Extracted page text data

^^^^

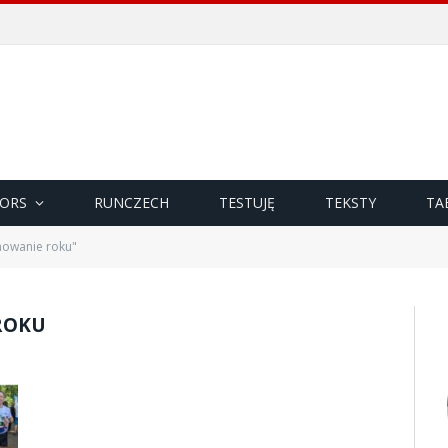
ORS
RUNCZECH
TESTUJĘ
TEKSTY
TA
owanie roku"
ROKU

^^^^

- _TRY IT_:
Could every line above be set down exactly, with the pictures omitted?

- _ANSWER TO THIS TASK_:
ORS
RUNCZECH
TESTUJĘ
TEKSTY
TA
owanie roku"
ROKU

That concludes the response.